PROVIDED ENTRIES ▸

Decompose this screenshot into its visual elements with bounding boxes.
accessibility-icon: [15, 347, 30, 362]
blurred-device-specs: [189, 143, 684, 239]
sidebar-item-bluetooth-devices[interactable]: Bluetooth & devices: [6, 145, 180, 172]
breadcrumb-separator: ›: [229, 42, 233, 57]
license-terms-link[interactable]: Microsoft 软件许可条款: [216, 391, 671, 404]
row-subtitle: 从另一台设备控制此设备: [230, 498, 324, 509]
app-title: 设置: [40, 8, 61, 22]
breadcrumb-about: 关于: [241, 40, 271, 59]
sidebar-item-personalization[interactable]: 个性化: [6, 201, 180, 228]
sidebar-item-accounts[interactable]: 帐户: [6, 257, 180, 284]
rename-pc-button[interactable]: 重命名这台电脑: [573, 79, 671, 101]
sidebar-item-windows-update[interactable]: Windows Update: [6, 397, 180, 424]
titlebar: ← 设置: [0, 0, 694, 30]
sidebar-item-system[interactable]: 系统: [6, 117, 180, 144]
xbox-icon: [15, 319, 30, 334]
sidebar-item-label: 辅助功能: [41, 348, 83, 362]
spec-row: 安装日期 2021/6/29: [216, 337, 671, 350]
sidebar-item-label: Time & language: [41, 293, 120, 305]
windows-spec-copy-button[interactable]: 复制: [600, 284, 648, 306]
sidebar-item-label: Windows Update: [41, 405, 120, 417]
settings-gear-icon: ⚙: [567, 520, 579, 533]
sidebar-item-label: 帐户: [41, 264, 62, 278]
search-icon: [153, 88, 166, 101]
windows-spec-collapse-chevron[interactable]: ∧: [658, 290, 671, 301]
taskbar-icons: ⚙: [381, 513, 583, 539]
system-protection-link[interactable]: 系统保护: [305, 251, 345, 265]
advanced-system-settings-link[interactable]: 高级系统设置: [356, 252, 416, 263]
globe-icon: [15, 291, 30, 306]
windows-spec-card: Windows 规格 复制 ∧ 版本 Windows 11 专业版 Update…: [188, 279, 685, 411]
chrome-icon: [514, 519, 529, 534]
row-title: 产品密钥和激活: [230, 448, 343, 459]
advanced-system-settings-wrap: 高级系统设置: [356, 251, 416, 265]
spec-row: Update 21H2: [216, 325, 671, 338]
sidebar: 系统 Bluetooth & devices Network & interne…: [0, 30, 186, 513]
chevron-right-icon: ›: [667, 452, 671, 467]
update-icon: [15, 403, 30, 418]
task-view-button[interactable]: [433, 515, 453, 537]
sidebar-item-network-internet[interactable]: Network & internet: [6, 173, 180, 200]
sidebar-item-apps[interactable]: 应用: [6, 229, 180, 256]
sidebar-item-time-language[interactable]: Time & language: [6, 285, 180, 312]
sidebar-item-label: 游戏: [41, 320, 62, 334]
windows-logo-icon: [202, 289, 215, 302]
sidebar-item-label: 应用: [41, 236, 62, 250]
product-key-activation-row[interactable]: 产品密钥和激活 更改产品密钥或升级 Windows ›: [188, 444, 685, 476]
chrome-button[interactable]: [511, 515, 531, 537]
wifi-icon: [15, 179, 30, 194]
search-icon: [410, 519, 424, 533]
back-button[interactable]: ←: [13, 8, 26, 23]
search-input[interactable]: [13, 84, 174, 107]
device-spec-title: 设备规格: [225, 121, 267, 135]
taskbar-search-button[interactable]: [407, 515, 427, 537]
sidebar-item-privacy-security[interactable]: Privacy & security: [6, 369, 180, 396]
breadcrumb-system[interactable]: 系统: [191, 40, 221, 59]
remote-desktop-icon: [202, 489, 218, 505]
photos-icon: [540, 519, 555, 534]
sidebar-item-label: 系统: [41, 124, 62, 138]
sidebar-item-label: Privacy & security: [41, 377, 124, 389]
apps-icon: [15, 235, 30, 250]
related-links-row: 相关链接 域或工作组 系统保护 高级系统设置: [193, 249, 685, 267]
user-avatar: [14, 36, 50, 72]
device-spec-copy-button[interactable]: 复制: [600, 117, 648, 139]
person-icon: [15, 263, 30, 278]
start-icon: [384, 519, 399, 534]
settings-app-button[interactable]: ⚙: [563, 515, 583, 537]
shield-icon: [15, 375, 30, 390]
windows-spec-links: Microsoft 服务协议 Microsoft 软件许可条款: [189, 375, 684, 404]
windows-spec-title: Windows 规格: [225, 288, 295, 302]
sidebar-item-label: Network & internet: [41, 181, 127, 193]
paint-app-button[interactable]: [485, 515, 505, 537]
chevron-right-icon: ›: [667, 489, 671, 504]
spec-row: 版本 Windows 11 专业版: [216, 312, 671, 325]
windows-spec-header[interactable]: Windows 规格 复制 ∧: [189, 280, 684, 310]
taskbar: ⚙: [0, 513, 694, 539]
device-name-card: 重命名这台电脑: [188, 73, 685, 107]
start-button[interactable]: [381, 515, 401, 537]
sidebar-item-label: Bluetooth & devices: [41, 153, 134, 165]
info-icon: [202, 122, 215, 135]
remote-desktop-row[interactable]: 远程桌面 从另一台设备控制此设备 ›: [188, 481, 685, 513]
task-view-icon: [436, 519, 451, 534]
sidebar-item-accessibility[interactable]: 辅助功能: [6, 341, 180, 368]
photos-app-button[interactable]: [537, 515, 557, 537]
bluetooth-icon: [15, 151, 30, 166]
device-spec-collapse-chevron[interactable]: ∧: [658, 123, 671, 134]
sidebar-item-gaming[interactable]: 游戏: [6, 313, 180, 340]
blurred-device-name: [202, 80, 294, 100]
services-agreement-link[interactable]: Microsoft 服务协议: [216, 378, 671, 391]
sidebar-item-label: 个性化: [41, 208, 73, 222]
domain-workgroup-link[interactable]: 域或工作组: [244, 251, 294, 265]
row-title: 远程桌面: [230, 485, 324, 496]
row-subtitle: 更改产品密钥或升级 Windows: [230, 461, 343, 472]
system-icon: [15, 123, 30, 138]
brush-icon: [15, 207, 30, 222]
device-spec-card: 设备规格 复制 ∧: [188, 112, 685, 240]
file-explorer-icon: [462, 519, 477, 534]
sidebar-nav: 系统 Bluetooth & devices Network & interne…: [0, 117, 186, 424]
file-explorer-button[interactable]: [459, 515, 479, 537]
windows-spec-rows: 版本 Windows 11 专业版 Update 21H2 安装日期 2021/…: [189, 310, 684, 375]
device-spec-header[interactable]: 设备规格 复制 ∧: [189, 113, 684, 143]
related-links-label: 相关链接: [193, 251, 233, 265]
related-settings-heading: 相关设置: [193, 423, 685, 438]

* * *

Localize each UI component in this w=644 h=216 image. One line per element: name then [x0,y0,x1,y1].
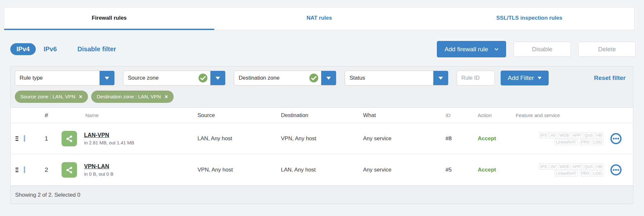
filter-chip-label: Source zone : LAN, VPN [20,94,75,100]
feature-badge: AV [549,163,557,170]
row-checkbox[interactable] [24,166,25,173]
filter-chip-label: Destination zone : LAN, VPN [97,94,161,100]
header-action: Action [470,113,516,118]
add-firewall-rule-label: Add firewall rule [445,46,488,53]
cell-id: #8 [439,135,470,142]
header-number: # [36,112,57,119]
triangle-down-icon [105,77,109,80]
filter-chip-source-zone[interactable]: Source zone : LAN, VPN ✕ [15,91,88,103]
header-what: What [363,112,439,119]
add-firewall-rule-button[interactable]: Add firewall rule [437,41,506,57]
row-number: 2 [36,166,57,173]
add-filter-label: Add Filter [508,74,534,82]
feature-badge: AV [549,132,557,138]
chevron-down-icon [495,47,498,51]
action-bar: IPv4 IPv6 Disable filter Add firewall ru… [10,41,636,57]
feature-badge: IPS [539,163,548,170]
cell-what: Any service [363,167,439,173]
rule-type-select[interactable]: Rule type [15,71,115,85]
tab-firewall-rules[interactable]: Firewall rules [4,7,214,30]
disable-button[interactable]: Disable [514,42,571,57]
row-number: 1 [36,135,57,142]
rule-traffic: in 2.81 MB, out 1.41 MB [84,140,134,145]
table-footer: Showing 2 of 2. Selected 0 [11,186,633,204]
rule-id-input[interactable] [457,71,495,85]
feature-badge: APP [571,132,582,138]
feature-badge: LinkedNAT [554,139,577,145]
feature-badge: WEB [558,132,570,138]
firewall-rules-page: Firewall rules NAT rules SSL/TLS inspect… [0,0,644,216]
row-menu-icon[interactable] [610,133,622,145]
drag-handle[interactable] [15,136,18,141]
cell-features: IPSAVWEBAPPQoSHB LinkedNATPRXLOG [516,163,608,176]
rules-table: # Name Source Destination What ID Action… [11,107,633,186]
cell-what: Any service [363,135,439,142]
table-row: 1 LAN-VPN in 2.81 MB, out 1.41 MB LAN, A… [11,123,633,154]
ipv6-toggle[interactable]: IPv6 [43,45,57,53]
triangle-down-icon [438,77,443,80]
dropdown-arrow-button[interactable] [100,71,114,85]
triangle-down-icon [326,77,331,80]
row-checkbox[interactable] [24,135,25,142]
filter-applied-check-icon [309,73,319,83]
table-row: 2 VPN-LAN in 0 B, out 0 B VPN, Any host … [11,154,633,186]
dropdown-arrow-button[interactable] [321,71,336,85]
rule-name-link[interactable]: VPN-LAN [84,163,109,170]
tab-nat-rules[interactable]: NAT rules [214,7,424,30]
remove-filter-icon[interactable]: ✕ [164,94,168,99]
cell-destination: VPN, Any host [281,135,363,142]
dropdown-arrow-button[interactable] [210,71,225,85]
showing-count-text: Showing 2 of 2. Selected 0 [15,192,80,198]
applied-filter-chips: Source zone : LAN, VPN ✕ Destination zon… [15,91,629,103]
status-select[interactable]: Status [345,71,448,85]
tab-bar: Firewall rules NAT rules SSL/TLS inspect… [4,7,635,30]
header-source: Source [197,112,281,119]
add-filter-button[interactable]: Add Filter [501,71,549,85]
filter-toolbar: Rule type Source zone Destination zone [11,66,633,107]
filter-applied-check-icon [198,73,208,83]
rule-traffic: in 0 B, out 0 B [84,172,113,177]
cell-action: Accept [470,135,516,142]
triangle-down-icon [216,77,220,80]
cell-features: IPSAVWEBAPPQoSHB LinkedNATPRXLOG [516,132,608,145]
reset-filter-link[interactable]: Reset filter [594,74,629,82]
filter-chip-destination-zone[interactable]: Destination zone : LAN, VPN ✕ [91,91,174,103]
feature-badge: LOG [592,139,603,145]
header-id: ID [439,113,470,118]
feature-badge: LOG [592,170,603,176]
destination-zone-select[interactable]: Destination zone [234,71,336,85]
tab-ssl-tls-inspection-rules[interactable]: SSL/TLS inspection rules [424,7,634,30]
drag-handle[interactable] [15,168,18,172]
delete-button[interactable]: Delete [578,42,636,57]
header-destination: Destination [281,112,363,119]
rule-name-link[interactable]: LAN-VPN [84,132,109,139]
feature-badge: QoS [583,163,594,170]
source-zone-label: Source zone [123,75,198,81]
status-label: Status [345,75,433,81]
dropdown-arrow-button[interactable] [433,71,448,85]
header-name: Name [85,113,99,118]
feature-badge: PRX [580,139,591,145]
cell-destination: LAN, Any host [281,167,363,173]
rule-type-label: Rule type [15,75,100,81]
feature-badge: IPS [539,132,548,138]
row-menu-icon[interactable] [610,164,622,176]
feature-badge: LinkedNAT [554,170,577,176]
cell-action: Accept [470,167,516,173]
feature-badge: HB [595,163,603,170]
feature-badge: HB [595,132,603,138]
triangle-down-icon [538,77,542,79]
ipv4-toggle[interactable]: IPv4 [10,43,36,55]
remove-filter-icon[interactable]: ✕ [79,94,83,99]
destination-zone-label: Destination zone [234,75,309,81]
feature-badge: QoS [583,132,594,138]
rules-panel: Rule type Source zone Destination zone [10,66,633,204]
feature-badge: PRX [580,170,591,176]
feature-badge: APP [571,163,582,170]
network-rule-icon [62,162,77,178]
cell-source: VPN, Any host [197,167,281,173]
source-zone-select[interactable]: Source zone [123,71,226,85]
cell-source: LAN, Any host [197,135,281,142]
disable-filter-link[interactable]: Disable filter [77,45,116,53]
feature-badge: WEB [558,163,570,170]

--

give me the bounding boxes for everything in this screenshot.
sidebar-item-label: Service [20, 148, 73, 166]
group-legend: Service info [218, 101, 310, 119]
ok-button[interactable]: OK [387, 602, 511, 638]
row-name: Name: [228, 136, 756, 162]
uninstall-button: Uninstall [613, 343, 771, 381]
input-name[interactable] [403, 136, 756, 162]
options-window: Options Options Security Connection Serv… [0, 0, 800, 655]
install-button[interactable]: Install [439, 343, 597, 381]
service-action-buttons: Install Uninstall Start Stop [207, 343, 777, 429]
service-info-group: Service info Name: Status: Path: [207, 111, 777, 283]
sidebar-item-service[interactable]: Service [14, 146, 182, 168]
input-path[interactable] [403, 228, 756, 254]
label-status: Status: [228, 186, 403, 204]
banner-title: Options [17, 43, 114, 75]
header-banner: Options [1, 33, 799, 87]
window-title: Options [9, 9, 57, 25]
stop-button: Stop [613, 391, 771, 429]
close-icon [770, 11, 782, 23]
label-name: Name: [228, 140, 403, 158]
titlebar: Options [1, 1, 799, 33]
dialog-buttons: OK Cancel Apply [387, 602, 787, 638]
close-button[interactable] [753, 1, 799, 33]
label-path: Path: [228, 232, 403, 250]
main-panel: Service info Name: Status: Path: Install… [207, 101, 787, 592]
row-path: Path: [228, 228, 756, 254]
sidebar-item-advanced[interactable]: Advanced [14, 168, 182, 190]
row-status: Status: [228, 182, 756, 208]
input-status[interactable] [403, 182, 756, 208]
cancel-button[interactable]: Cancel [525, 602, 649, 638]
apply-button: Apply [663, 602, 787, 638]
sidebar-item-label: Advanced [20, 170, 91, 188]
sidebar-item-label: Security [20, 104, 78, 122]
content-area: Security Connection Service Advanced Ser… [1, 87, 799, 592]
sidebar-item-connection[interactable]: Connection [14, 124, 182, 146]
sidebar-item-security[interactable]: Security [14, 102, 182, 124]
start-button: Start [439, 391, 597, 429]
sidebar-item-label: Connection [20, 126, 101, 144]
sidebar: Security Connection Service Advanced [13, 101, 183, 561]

HOW TO COMPLETE THIS TASK ▸ Copy, from the material, each line that holds the string "重命名这台电脑".

RESPONSE BOX ▸
rename-pc-button[interactable]: 重命名这台电脑: [573, 79, 671, 101]
device-name-card: 重命名这台电脑: [188, 73, 685, 107]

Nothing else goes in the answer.